I decided to rename my blog Philosophical Confessions in light of new formalized sensibilities informed by both experience and my philosophical propensities. My original motivation for this blog has not changed.
It is still:
Home to philosophical reflections on life issues. These will vary from philosophically dense scholarly-type papers, to quibbles, annotations, critiques, self-help guides, and problematics. It was the university, first as a student and later as a Professor of Philosophy, that was once home to my philosophical engagement with life issues. Initially this was an ideal forum for an interactive, passionate exchange of commonly entrenched concerns but as education came to suffer the ills of institutionalization more and more, and standardized policies replaced the creative, and biophilous dialectical flux that characterized the inter and intra-human exchange amongst practitioners of philosophy, this became an ever alienating experience.
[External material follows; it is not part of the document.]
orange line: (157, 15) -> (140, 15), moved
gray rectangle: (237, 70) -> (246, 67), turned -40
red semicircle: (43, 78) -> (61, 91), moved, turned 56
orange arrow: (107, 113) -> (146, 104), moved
Yet the yearning for meaningful reflection has not waned and the practical application dating back to the Greeks has finally found new footing in Philosophical Counselling. Putting philosophy back on the streets and employing philosophical methods as a form of counselling constitute the two-tier structure of this blog. Negotiating the “truth” in all facets of life and living will be the driving force that both defines the parameters and implications of all philosophical reflections.
I am now enriched from years of ‘agitation’ that has both deepened and contoured my philosophical preoccupations. Not unlike Socrates, Kierkegaard, Nietzsche, Simone de Beauvoir and even might I daringly add, Veronica Franco (16th-century Venetian courtesan and poet), seeking the truth, the mainstay of all philosophical ventures, is sought not somewhere aloof, rigidly outside, beyond, over-and-against, or cast off from its visceral incarnation. For it is in how one lives one’s life that the truth is revealed. Writing brings truth to bear in a social domain which often goes amiss, creating havoc wherever misunderstanding perturbs interpretation. Confessionals add context; they are personalized moments in which the truth is disclosed or dislodged from the abundance that purveys life. Not then to be read like a map plotting life denotatively, but more like music rich in notational instructions which only properly comes to life when played …symphonically. I like to think of these confessionals as a symphony of sorts – however badly written, for I am no musician.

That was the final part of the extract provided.